Source material:
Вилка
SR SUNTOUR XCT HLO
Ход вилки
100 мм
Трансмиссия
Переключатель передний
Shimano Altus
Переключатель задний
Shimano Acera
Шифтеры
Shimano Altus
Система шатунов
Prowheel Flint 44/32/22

Exercise details: Would you copy the whole listing exactly?

Solution to this task:
Вилка
SR SUNTOUR XCT HLO
Ход вилки
100 мм
Трансмиссия
Переключатель передний
Shimano Altus
Переключатель задний
Shimano Acera
Шифтеры
Shimano Altus
Система шатунов
Prowheel Flint 44/32/22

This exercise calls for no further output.